En lo que se refiere al planteamiento de una obra dramática, es un hecho comprobado por la vida que un personaje sin principios puede, utilizando la astucia y el fraude, acumular una buena cantidad de dinero, pero esto resultará desagradable a muchos espectadores, aunque la obra se base en la ironía extrema del éxito de tal personaje. Esos espectadores experimentarán una indignación tal que los hará olvidar que el autor ha logrado interesarlos, los ha conmovido y que durante todo el espectáculo han vivido con los personajes. Es un hecho: y sin embargo, esos espectadores jurarán que no han asistido a un espectáculo interesante. Pero, ¿en qué consiste interesar al público si no en hacerle olvidar durante algún tiempo su propia identidad para hacerlo vivir en otro mundo?…
La tragedia también es generalmente impopular. El público está dispuesto a no gustar, por razones personales, la sustancia de un argumento, y a no apreciarlo como un trabajo bien realizado. Si una tragedia es profunda y terrible, como debe ser, crea una sensación de temor que se refleja en el espectador; si éste pudiera por lo menos separarse de su perspectiva personal, lograría encontrar belleza en la desgracia. En cambio, cualquiera que ésta sea, él lo interpreta enseguida como una advertencia personal que lo indispone inmediatamente contra la obra.
Algunas personas que han visto mis películas me dicen a menudo que lo que más les gusta de ellas son los pasajes patéticos.
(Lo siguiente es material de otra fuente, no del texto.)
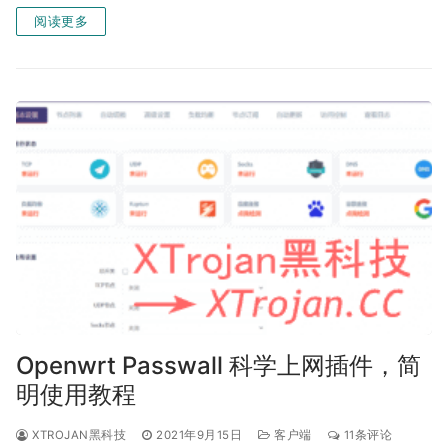
阅读更多
Openwrt Passwall 科学上网插件，简
明使用教程
XTROJAN黑科技
2021年9月15日
客户端
11条评论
Así, una dama inteligente que encontré en New York se declaraba enemiga de las películas cómicas, pero agregaba que le gustaban los fragmentos de emoción que podía encontrar a veces en mis películas.
Aunque no estoy de acuerdo con ella porque yo amo la buena, la honesta comicidad —o sea la comicidad a la que se llega naturalmente—, esa apreciación suya por lo trágico que a menudo se acompaña lo cómico, es compartida por un gran número de personas. La tragedia, en tales casos, no resulta molesta nunca, porque de todos los seres del mundo de la ilusión el clown es el que está más aislado. Nadie es como él: y en el fondo importa poco lo que él hace, o lo que le sucede, mientras no toque los límites de una excesiva vulgaridad.